After review of the entire record, the Court finds that the Decision by the Retirement Board was not in violation of constitutional or statutory provisions, was not in excess of the statutory authority of the agency, was not clearly erroneous in view of the reliable, probative, and substantial evidence on the whole record and was made upon lawful procedure. The Retirement Board's actions were not arbitrary or capricious or characterized by an abuse of discretion and not affected by other error of law. Accordingly, the plaintiff's appeal is denied, and the decision of the Employees' Retirement Board of Rhode Island is hereby affirmed.

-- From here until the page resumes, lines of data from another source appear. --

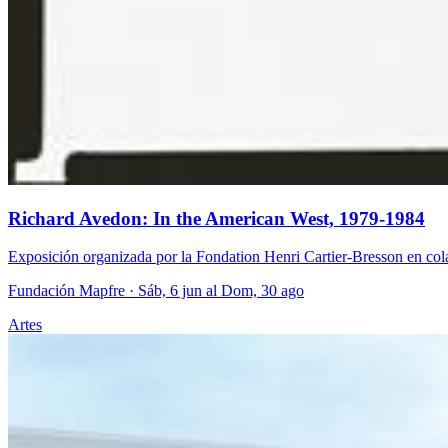
Richard Avedon: In the American West, 1979-1984
Exposición organizada por la Fondation Henri Cartier-Bresson en c
Fundación Mapfre
· Sáb, 6 jun al Dom, 30 ago
Artes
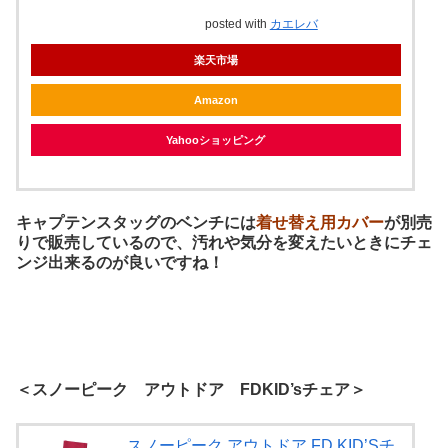
posted with
カエレバ
楽天市場
Amazon
Yahooショッピング
キャプテンスタッグのベンチには
着せ替え用カバー
が別売
りで販売しているので、汚れや気分を変えたいときにチェ
ンジ出来るのが良いですね！
＜スノーピーク アウトドア FDKID’sチェア＞
スノーピーク アウトドア FD KID’Sチ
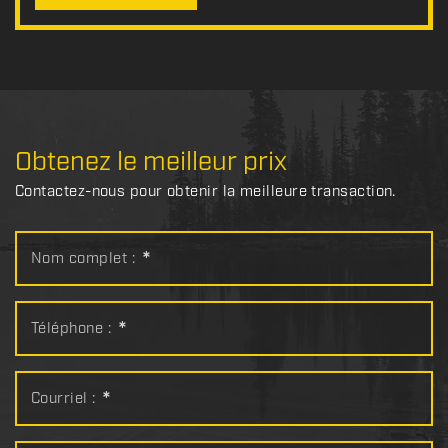
Obtenez le meilleur prix
Contactez-nous pour obtenir la meilleure transaction.
Nom complet :
*
Téléphone :
*
Courriel :
*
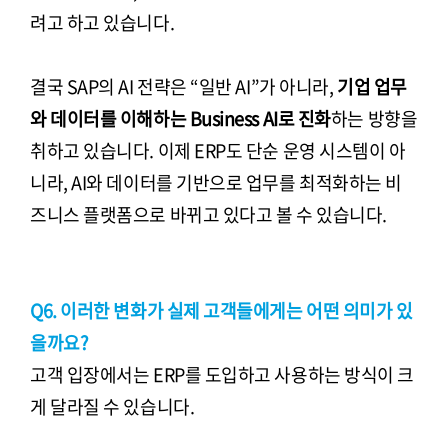
려고 하고 있습니다.
결국 SAP의 AI 전략은 “일반 AI”가 아니라,
기업 업무
와 데이터를 이해하는 Business AI로 진화
하는 방향을
취하고 있습니다. 이제 ERP도 단순 운영 시스템이 아
니라, AI와 데이터를 기반으로 업무를 최적화하는 비
즈니스 플랫폼으로 바뀌고 있다고 볼 수 있습니다.
Q6. 이러한 변화가 실제 고객들에게는 어떤 의미가 있
을까요?
고객 입장에서는 ERP를 도입하고 사용하는 방식이 크
게 달라질 수 있습니다.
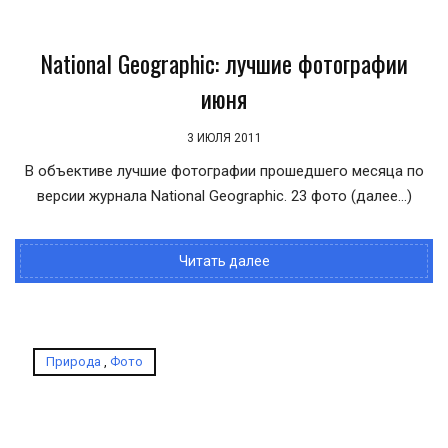
National Geographic: лучшие фотографии
июня
3 ИЮЛЯ 2011
В объективе лучшие фотографии прошедшего месяца по
версии журнала National Geographic. 23 фото (далее…)
Читать далее
Природа
,
Фото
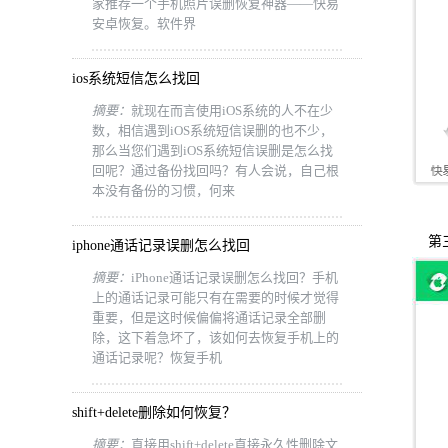
家推荐一个手机照片误删恢复神器——快易
安卓恢复。软件界
ios系统短信怎么找回
摘要：
就现在而言使用iOS系统的人不在少
数，相信遇到iOS系统短信误删的也不少，
那么当您们遇到iOS系统短信误删是怎么找
回呢？通过备份找回吗？有人会说，自己根
本没有备份的习惯，何来
第三
iphone通话记录误删怎么找回
摘要：
iPhone通话记录误删怎么找回？手机
上的通话记录可能只有在需要的时候才觉得
重要，但是这时候偏偏将通话记录全部删
除，这下着急坏了，该如何去恢复手机上的
通话记录呢？恢复手机
shift+delete删除如何恢复？
摘要：
直接用shift+delete直接永久性删除文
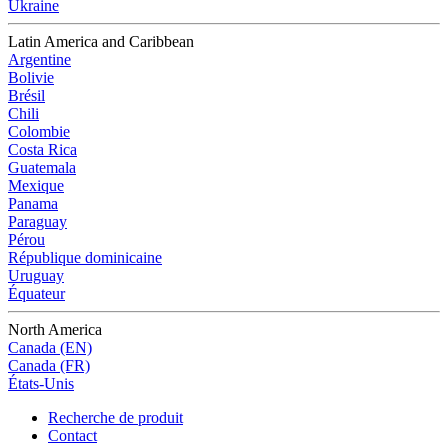
Ukraine
Latin America and Caribbean
Argentine
Bolivie
Brésil
Chili
Colombie
Costa Rica
Guatemala
Mexique
Panama
Paraguay
Pérou
République dominicaine
Uruguay
Équateur
North America
Canada (EN)
Canada (FR)
États-Unis
Recherche de produit
Contact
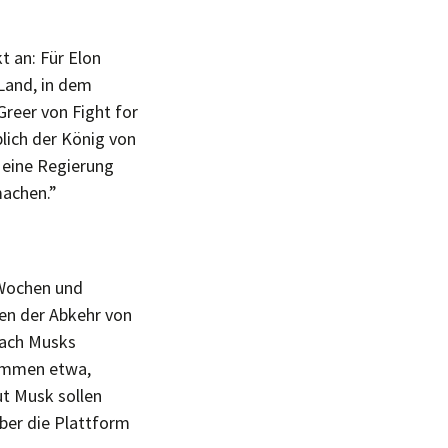
 an: Für Elon
Land, in dem
Greer von Fight for
blich der König von
n eine Regierung
machen.”
 Wochen und
en der Abkehr von
nach Musks
timmen etwa,
t Musk sollen
über die Plattform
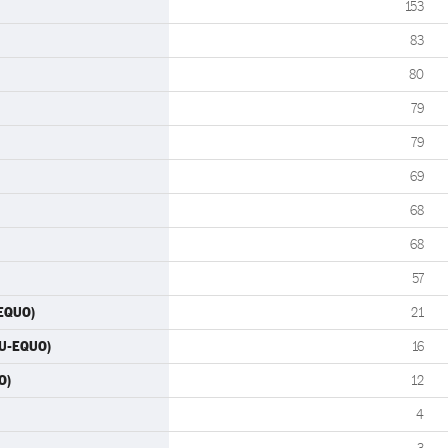
153
83
80
79
79
69
68
68
57
-EQUO)
21
IU-EQUO)
16
O)
12
4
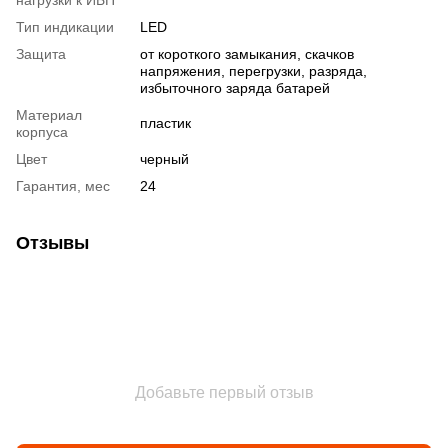
Тип индикации
LED
Защита
от короткого замыкания, скачков
напряжения, перегрузки, разряда,
избыточного заряда батарей
Материал
пластик
корпуса
Цвет
черный
Гарантия, мес
24
Отзывы
Добавьте первый отзыв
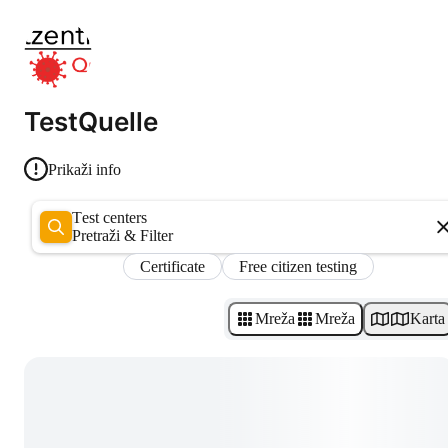
TestQuelle
Prikaži info
Test centers
Pretraži & Filter
Certificate
Free citizen testing
Mreža
Mreža
Karta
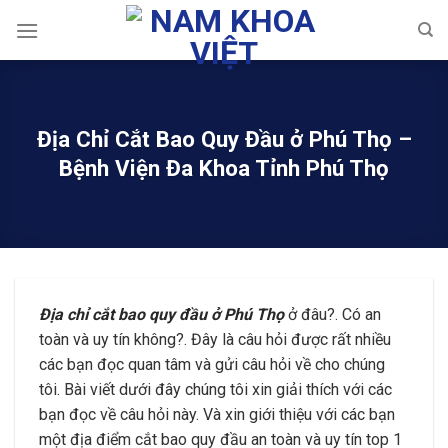
Skip
to
content
Địa Chỉ Cắt Bao Quy Đầu ở Phú Thọ –
Bệnh Viện Đa Khoa Tỉnh Phú Thọ
Địa chỉ cắt bao quy đầu ở Phú Thọ
ở đâu?. Có an
toàn và uy tín không?. Đây là câu hỏi được rất nhiều
các bạn đọc quan tâm và gửi câu hỏi về cho chúng
tôi. Bài viết dưới đây chúng tôi xin giải thích với các
bạn đọc về câu hỏi này. Và xin giới thiệu với các bạn
một địa điểm cắt bao quy đầu an toàn và uy tín top 1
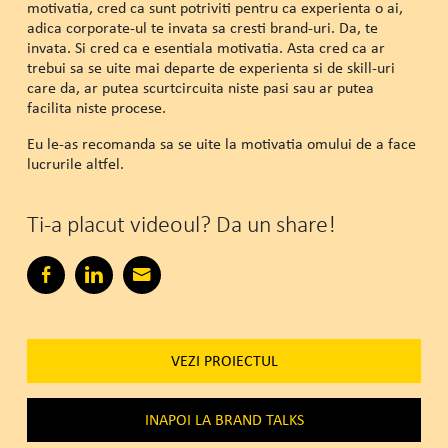
motivatia, cred ca sunt potriviti pentru ca experienta o ai,
adica corporate-ul te invata sa cresti brand-uri. Da, te
invata. Si cred ca e esentiala motivatia. Asta cred ca ar
trebui sa se uite mai departe de experienta si de skill-uri
care da, ar putea scurtcircuita niste pasi sau ar putea
facilita niste procese.
Eu le-as recomanda sa se uite la motivatia omului de a face
lucrurile altfel.
Ti-a placut videoul? Da un share!
VEZI PROIECTUL
INAPOI LA BRAND TALKS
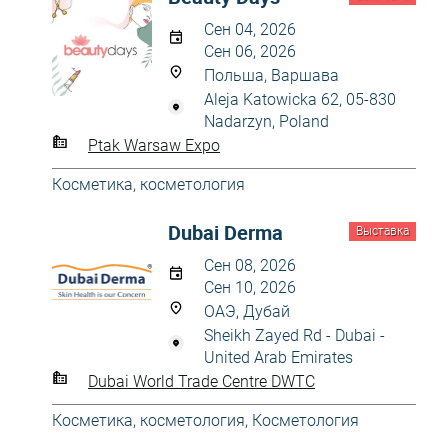
Сен 04, 2026
Сен 06, 2026
Польша, Варшава
Aleja Katowicka 62, 05-830
Nadarzyn, Poland
Ptak Warsaw Expo
Косметика, косметология
Dubai Derma
Выставка
Сен 08, 2026
Сен 10, 2026
ОАЭ, Дубай
Sheikh Zayed Rd - Dubai -
United Arab Emirates
Dubai World Trade Centre DWTC
Косметика, косметология
,
Косметология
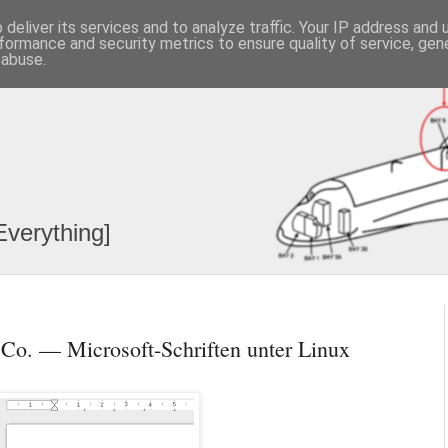
deliver its services and to analyze traffic. Your IP address and
formance and security metrics to ensure quality of service, ge
 abuse.
Everything]
 Co. — Microsoft-Schriften unter Linux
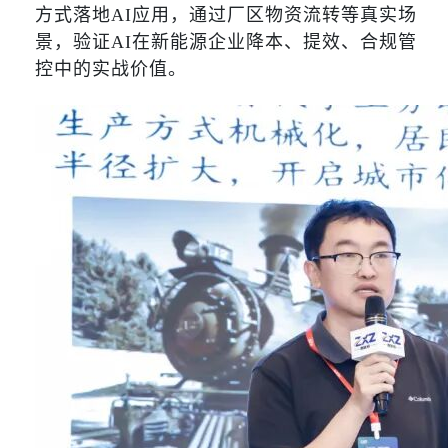
方式落地AI应用，通过厂区物资流转等真实场
景，验证AI在新能源企业降本、提效、合规管
控中的实战价值。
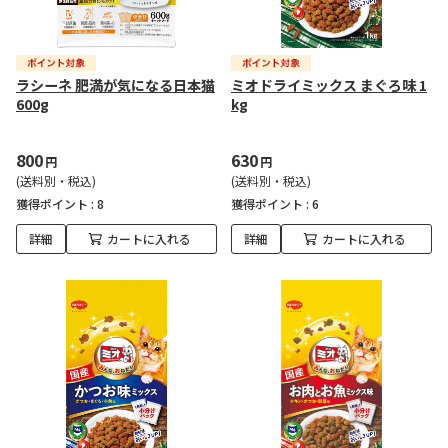
ラシーネ 肥満が気になる日本猫
ミオドライミックス まぐろ味 1
600g
kg
800
630
円
円
(送料別・税込)
(送料別・税込)
獲得ポイント :
8
獲得ポイント :
6
詳細
カートに入れる
詳細
カートに入れる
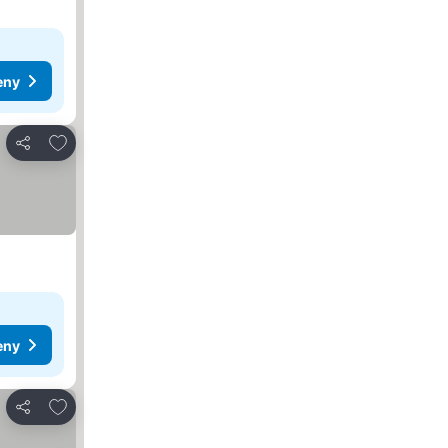
eny
Přidat na seznam oblíbených hotelů
Sdílet
eny
Přidat na seznam oblíbených hotelů
Sdílet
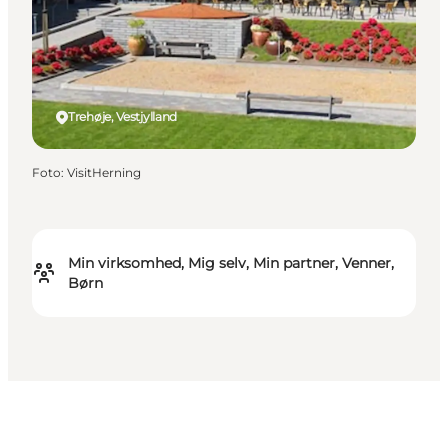
Trehøje, Vestjylland
Foto
:
VisitHerning
Min virksomhed, Mig selv, Min partner, Venner,
Børn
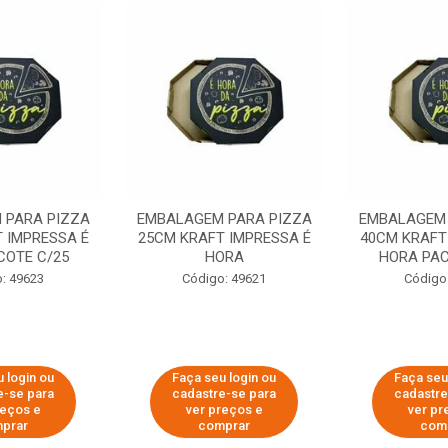
 PARA PIZZA
EMBALAGEM PARA PIZZA
EMBALAGEM 
 IMPRESSA É
25CM KRAFT IMPRESSA É
40CM KRAFT
COTE C/25
HORA
HORA PAC
: 49623
Código: 49621
Código
 login ou
Faça seu login ou
Faça seu
e-se para
cadastre-se para
cadastre
reços e
ver preços e
ver pr
prar
comprar
com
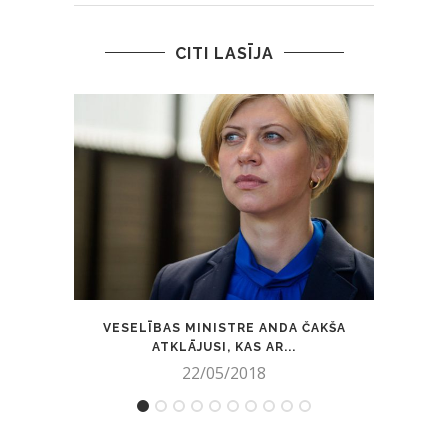
CITI LASĪJA
VESELĪBAS MINISTRE ANDA ČAKŠA
ALL
ATKLĀJUSI, KAS AR...
22/05/2018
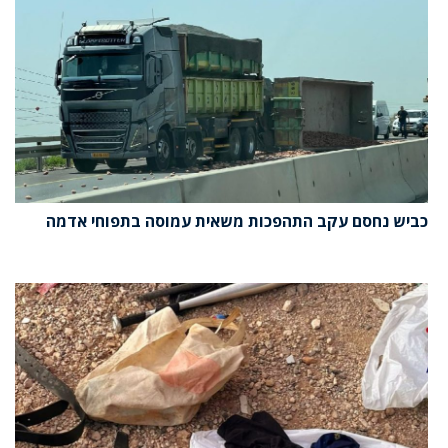
כביש נחסם עקב התהפכות משאית עמוסה בתפוחי אדמה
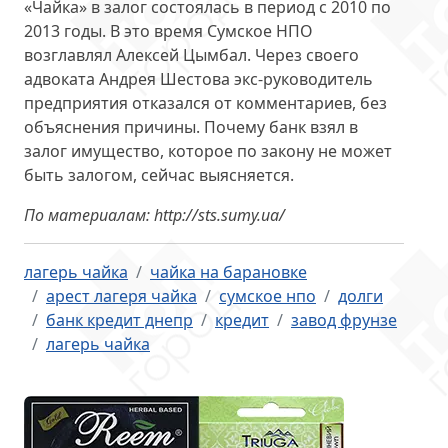
«Чайка» в залог состоялась в период с 2010 по
2013 годы. В это время Сумское НПО
возглавлял Алексей Цымбал. Через своего
адвоката Андрея Шестова экс-руководитель
предприятия отказался от комментариев, без
объяснения причины. Почему банк взял в
залог имущество, которое по закону не может
быть залогом, сейчас выясняется.
По материалам: http://sts.sumy.ua/
лагерь чайка
чайка на барановке
арест лагеря чайка
сумское нпо
долги
банк кредит днепр
кредит
завод фрунзе
лагерь чайка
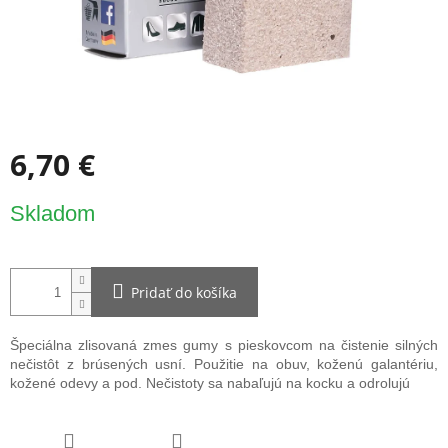
6,70 €
Jednotková
Skladom
cena:
Pridať do košíka
Špeciálna zlisovaná zmes gumy s pieskovcom na čistenie silných
nečistôt z brúsených usní. Použitie na obuv, koženú galantériu,
kožené odevy a pod. Nečistoty sa nabaľujú na kocku a odrolujú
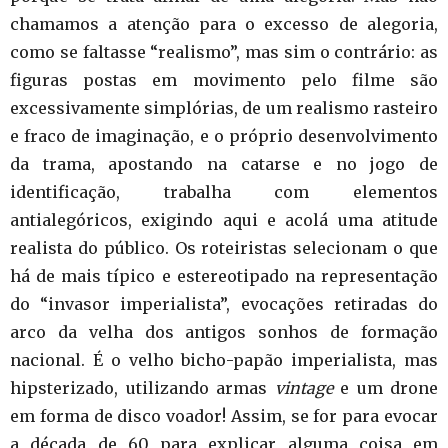
chamamos a atenção para o excesso de alegoria,
como se faltasse “realismo”, mas sim o contrário: as
figuras postas em movimento pelo filme são
excessivamente simplórias, de um realismo rasteiro
e fraco de imaginação, e o próprio desenvolvimento
da trama, apostando na catarse e no jogo de
identificação, trabalha com elementos
antialegóricos, exigindo aqui e acolá uma atitude
realista do público. Os roteiristas selecionam o que
há de mais típico e estereotipado na representação
do “invasor imperialista”, evocações retiradas do
arco da velha dos antigos sonhos de formação
nacional. É o velho bicho-papão imperialista, mas
hipsterizado, utilizando armas
vintage
e um drone
em forma de disco voador! Assim, se for para evocar
a década de 60 para explicar alguma coisa em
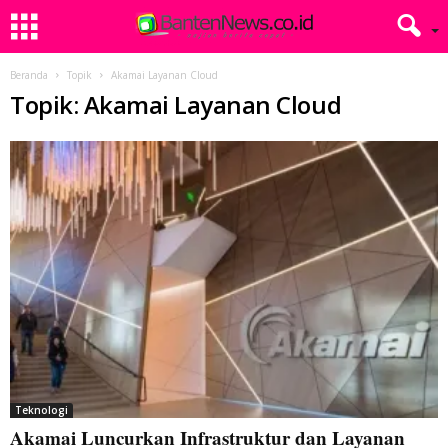
Beranda
Topik
Akamai Layanan Cloud
Topik: Akamai Layanan Cloud
Teknologi
Akamai Luncurkan Infrastruktur dan Layanan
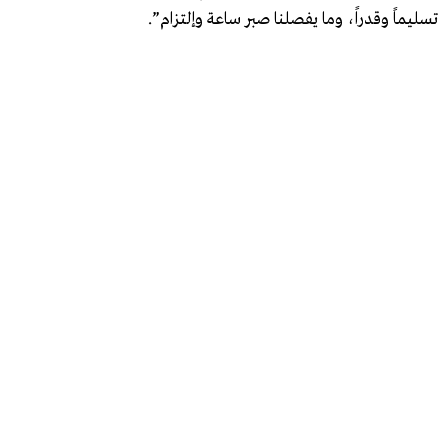
تسليماً وقدراً، وما يفصلنا صبر ساعة وإلتزام”.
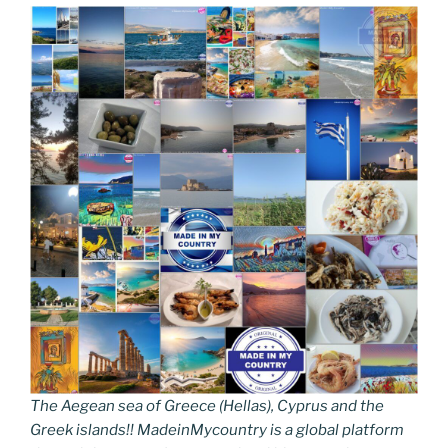
The Aegean sea of Greece (Hellas), Cyprus and the
Greek islands!! MadeinMycountry is a global platform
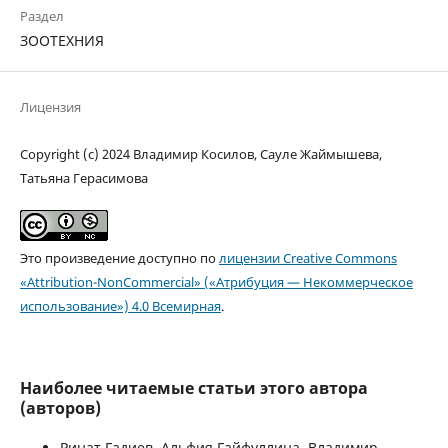
Раздел
ЗООТЕХНИЯ
Лицензия
Copyright (c) 2024 Владимир Косилов, Сауле Жаймышева,
Татьяна Герасимова
Это произведение доступно по
лицензии Creative Commons
«Attribution-NonCommercial» («Атрибуция — Некоммерческое
использование») 4.0 Всемирная
.
Наиболее читаемые статьи этого автора
(авторов)
Ринат Гадиев, Альфия Гайфуллина, Владимир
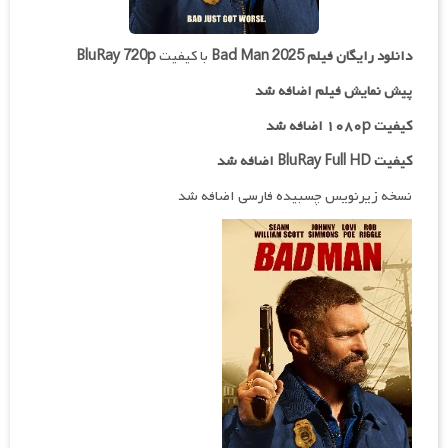
دانلود رایگان فیلم
Bad Man 2025
با کیفیت
BluRay 720p
پیش نمایش فیلم اضافه شد
کیفیت ۱۰۸۰p اضافه شد
کیفیت BluRay Full HD اضافه شد
نسخه زیرنویس چسبیده فارسی اضافه شد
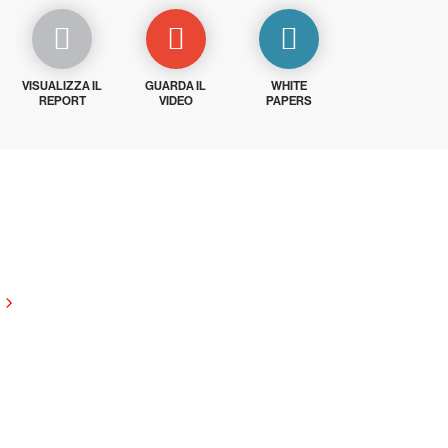
VISUALIZZA IL
GUARDA IL
WHITE
REPORT
VIDEO
PAPERS
giorni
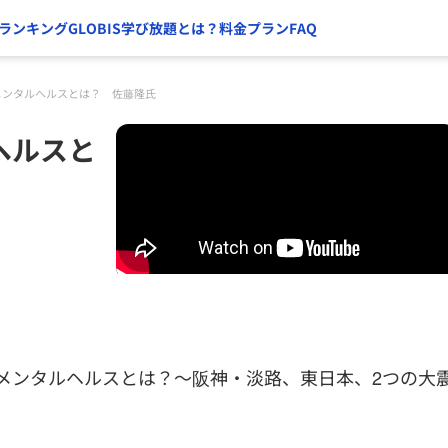
ランキング
GLOBIS学び放題とは？
料金プラン
FAQ
メンタルヘルスとは？ 佐藤隆氏
ヘルスと
のメンタルヘルスとは？～阪神・淡路、東日本、2つの大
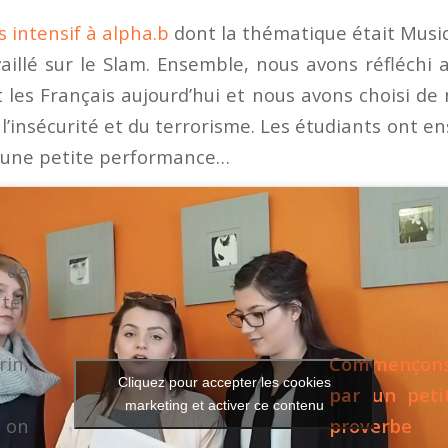
s intensif à alpha.b
dont la thématique était Musi
aillé sur le Slam. Ensemble, nous avons réfléchi
 les Français aujourd’hui et nous avons choisi de
l’insécurité et du terrorisme. Les étudiants ont en
t une petite performance…
r de
ter
in,
Commençon
Cliquez pour accepter les cookies
par un peti
marketing et activer ce contenu
 on
proverbe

Counsel shall prepare the appropriate judgment for entry.
1 G.L. § 36-9-2 provides that "[a]ll employees as defined in chapter 8 of this title who became employees on or after July 1, 1936, shall, under contract of their employment, become members of the retirement system." However, there are numerous exceptions to this requirement. For example, part-time employees hired to work less than 20 hours per week, employees who were hired in different capacities or who were involved in federal programs such as CETA were not required to participate in the state retirement system.
2 The record does not reveal when in fact this repurchase was made. However, the parties have stipulated to this fact at hearing.